Un estruendo que
desgarra la noche. Las miradas despedazadas, y la nulidad de la gorra para
hacer algo, y la impotencia que brota por los poros. Después de la explosión
que detuvo el tiempo, de a poco retornan esos sonidos que nunca se fueron. La
monótona estridencia de las sirenas, el ladrido de los perros alborotados, y un
sollozo mudo que estremece y convulsiona a quien no comprende.
Una pelea, como las
de costumbre; un grito, de los que hacen a la melodía familiar; una cachetada,
que ya no le llama la atención a nadie. Y las miradas frías, y los tonos altos.
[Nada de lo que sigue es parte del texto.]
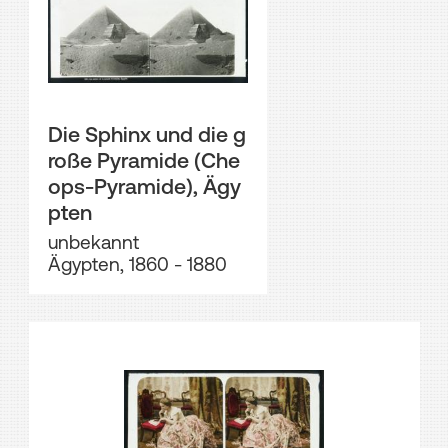
Die Sphinx und die g
roße Pyramide (Che
ops-Pyramide), Ägy
pten
unbekannt
Ägypten, 1860 - 1880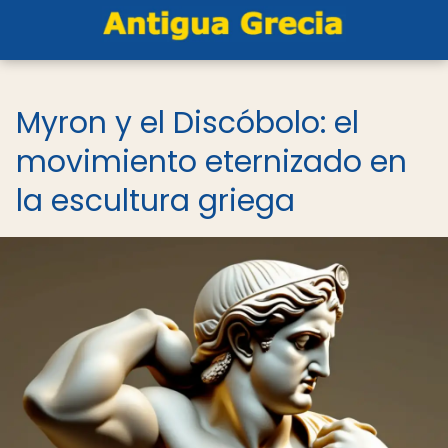
Myron y el Discóbolo: el
movimiento eternizado en
la escultura griega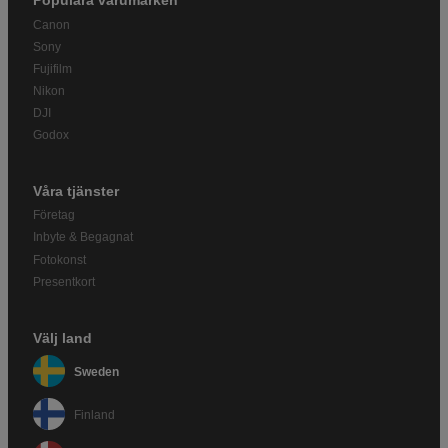
Populära varumärken
Canon
Sony
Fujifilm
Nikon
DJI
Godox
Våra tjänster
Företag
Inbyte & Begagnat
Fotokonst
Presentkort
Välj land
Sweden
Finland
Y las palabras airadas y los puños cerrados. Y los muebles atropellados, y el
florero comprado la semana pasada que deberá ser repuesto esta semana otra vez.
Y un segundo de
descuido, y un acto de desesperación, de auxilio y de conciencia, y un teléfono
al que se le presionan tres números de socorro. Y una voz neutra que toma el
pedido y acciona el botón. Y la vuelta a escena, y otro grito, y otra cachetada,
y la ignorancia de la llamada. Y la hombría mal entendida, y la fuerza que
atropella, y el macho que se impone.
En el griterío de la
habitación y el crujir de los muebles, la sirena se anuncia. La inteligencia
que no falta, los cabos que se unen y la escena que se completa. Despavorido el
macho corre, sin saber que sus seis décadas no lo llevaron a sitio similar.
Entrado en desesperación se encierra en su Mercedes y ante la mirada atónita de una
mujer fuera de sí, que como de costumbre vuelve a correr tras él, se persigna.
Toma el caño e introducido en su boca detona el destino.